Claire Fuller’s novel Bitter Orange follows thirty-nine-year-old Frances Jellico as she enters a dilapidated English estate in the year 1969 and is welcomed into the company of young couple, Cara and Peter. All three of them have been sent there to gather information about the mansion’s contents, its gardens and architecture. This is a particularly exciting time for Frances as her only friend and companion thus far in her life has been her dying mother.
Frances is delighted at the prospect of having made friends, but her presence creates tension in Peter and Cara’s relationship as stories of the past are revealed and become muddled and foggy as they are explored once again. Frances is able to gain further insights through a portal in her bathroom floor, which she calls the “Judas hole” as it lies directly overhead the bathroom of Cara and Peter.
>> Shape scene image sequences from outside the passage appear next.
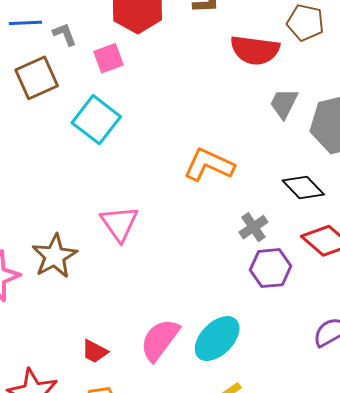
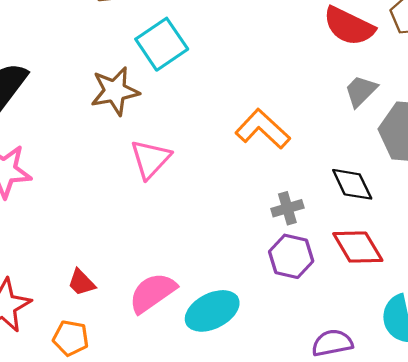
brown star: (55, 256) -> (115, 91), moved

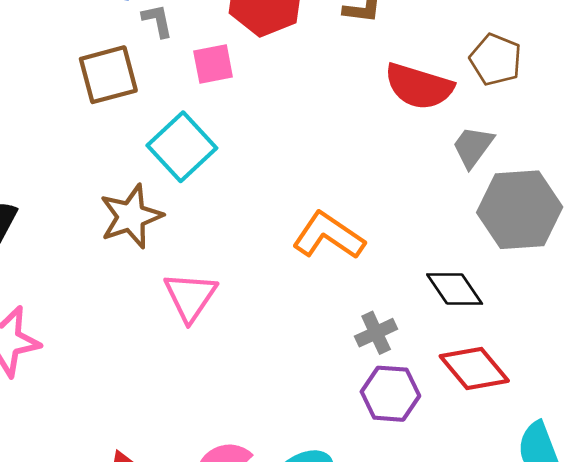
gray trapezoid: (361, 91) -> (473, 147), moved

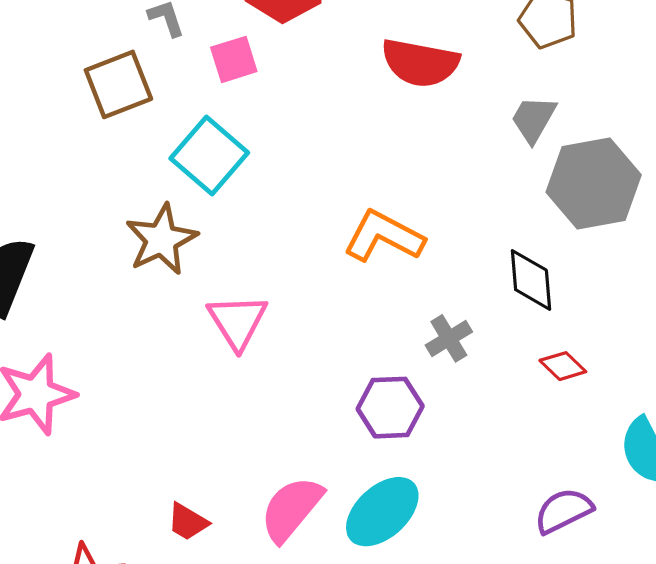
red semicircle: (419, 86) -> (420, 63), moved
black diamond: (455, 289) -> (531, 280), turned 36
red diamond: (474, 368) -> (563, 366), size x0.6
purple hexagon: (390, 394) -> (390, 408), moved

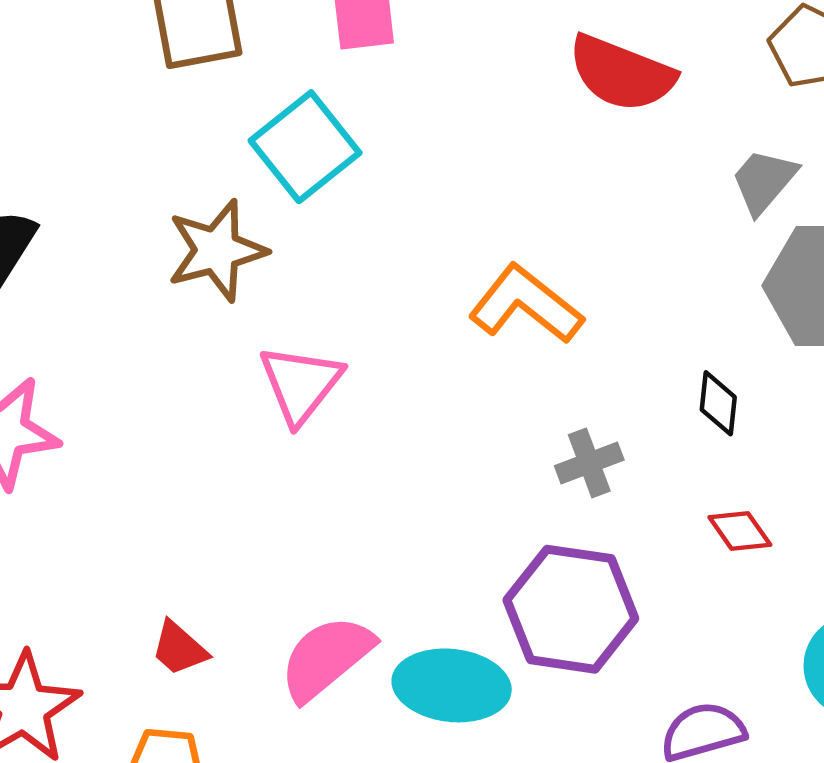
black diamond: (531, 280) -> (718, 403), size x0.7
purple hexagon: (390, 408) -> (571, 609), moved, size x1.4
cyan ellipse: (382, 512) -> (452, 685), turned 38

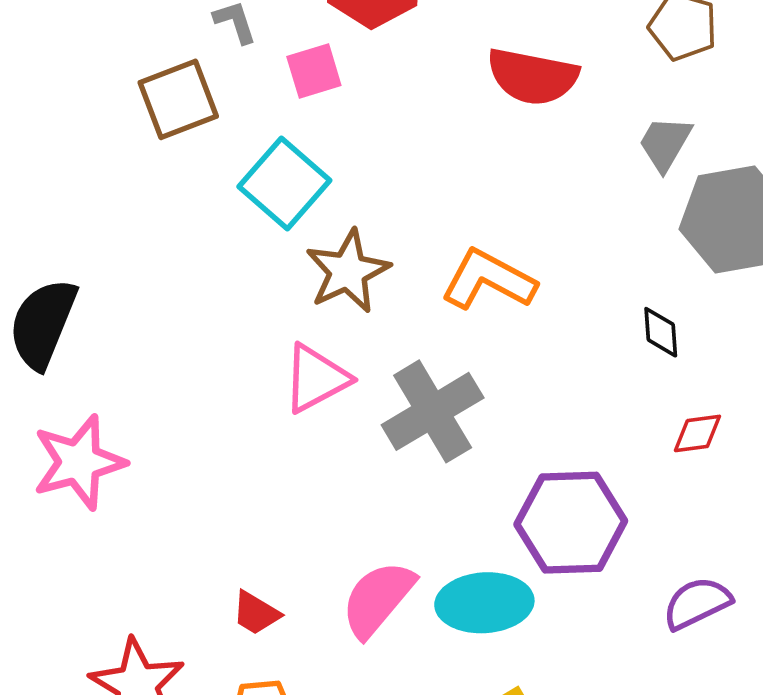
brown star: (217, 250) -> (348, 271), moved
pink triangle: (301, 384) -> (316, 379), turned 34
gray cross: (589, 463) -> (433, 411), moved, size x1.8
red diamond: (740, 531) -> (697, 433), turned -52

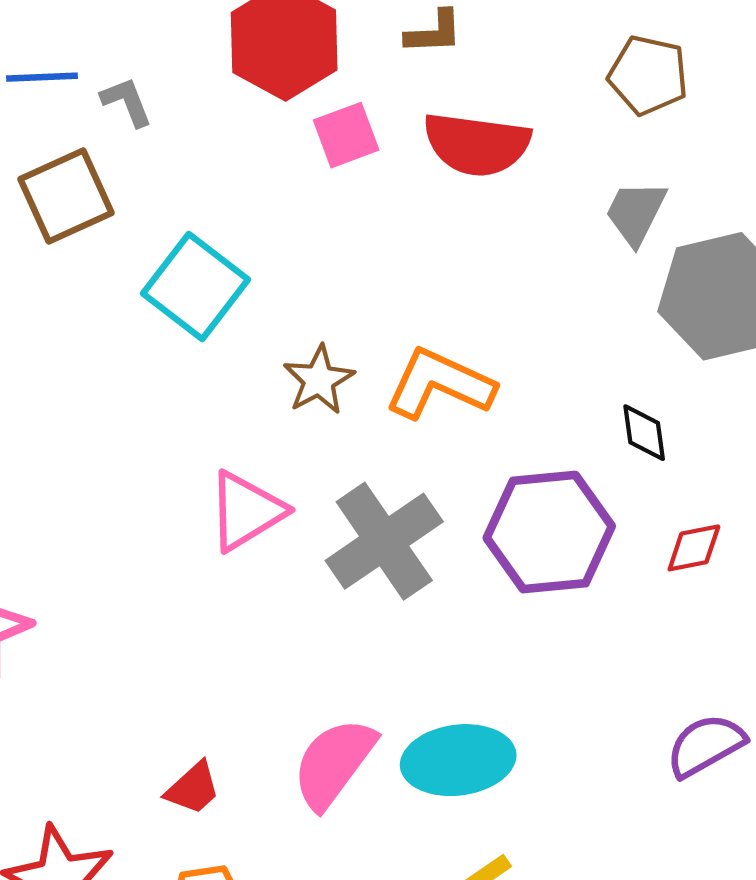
pink square: (314, 71) -> (346, 135), moved
brown star: (348, 271) -> (319, 380), moved, size x0.7
purple hexagon: (571, 523) -> (549, 532), moved
red trapezoid: (256, 613) -> (193, 788), turned -70

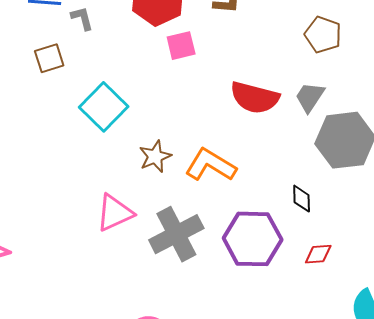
red semicircle: (477, 144) -> (255, 98), moved
brown square: (66, 196) -> (49, 58), size x0.7

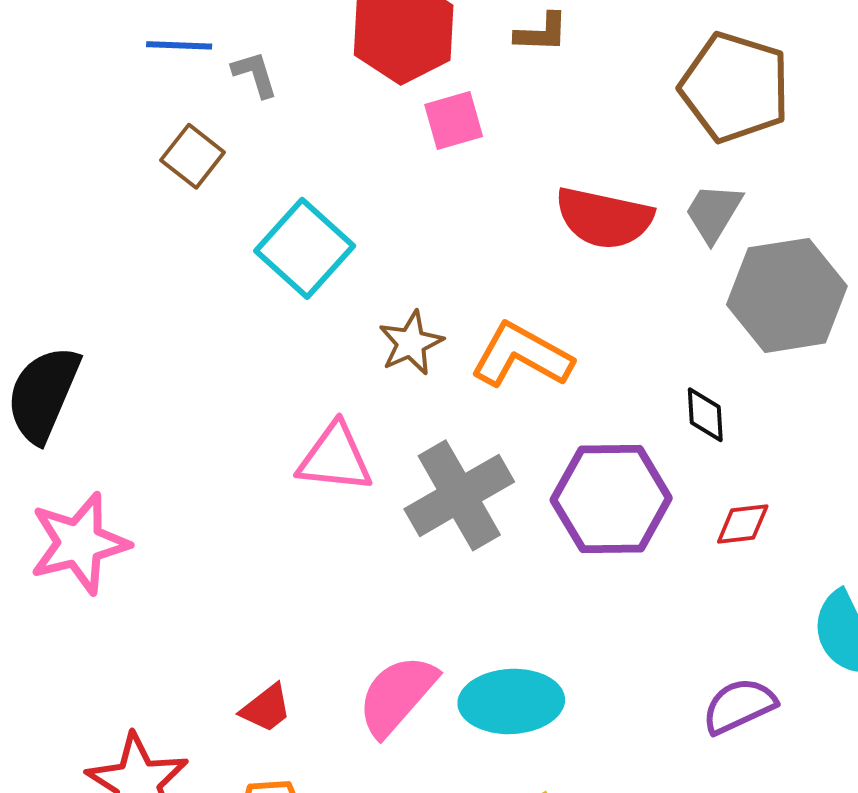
brown pentagon: (323, 35) -> (735, 87), size x1.5
brown square: (49, 58) -> (193, 156), turned -32
pink triangle: (115, 213) -> (335, 458), turned 33

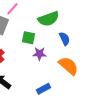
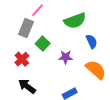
green square: (28, 38) -> (43, 44), moved, turned 32

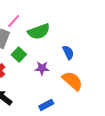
green semicircle: (75, 21) -> (39, 31), moved

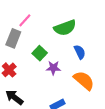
green semicircle: (39, 31) -> (65, 28), moved
green square: (19, 55) -> (40, 53), moved

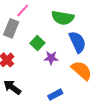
green semicircle: (65, 28) -> (63, 18), turned 30
blue semicircle: (80, 52) -> (77, 42), size x1.5

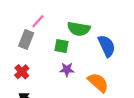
blue semicircle: (77, 42) -> (107, 46), moved
green square: (37, 43) -> (62, 46), moved, turned -32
Fuller’s simplistic writing style is anything but dull and monotonous; her descriptions are subtle yet cut as smooth and sharp as a surgeon’s scalpel. Lines such as “now my flesh has melted away, but the skin remains and I lie in a puddle of myself” demonstrate Fuller’s ability to craft sentences that are not specific in meaning but paint a picture that each individual can see themselves in. The imagery that is repeated throughout the novel is simple and beautiful while transporting mystery and depth throughout the narrative. The use of multiple unreliable narrators inserts readers amidst the confusion that these three characters are swimming through leaving the ending hazy and subjective. The symbolism is elegant as it oozes delight and the provocative language cannot help but seduce readers to follow at Frances’s side as she looks for answers. This book at 300 and some pages is a quick and delicious read– making you want to savour the last drop of each chapter.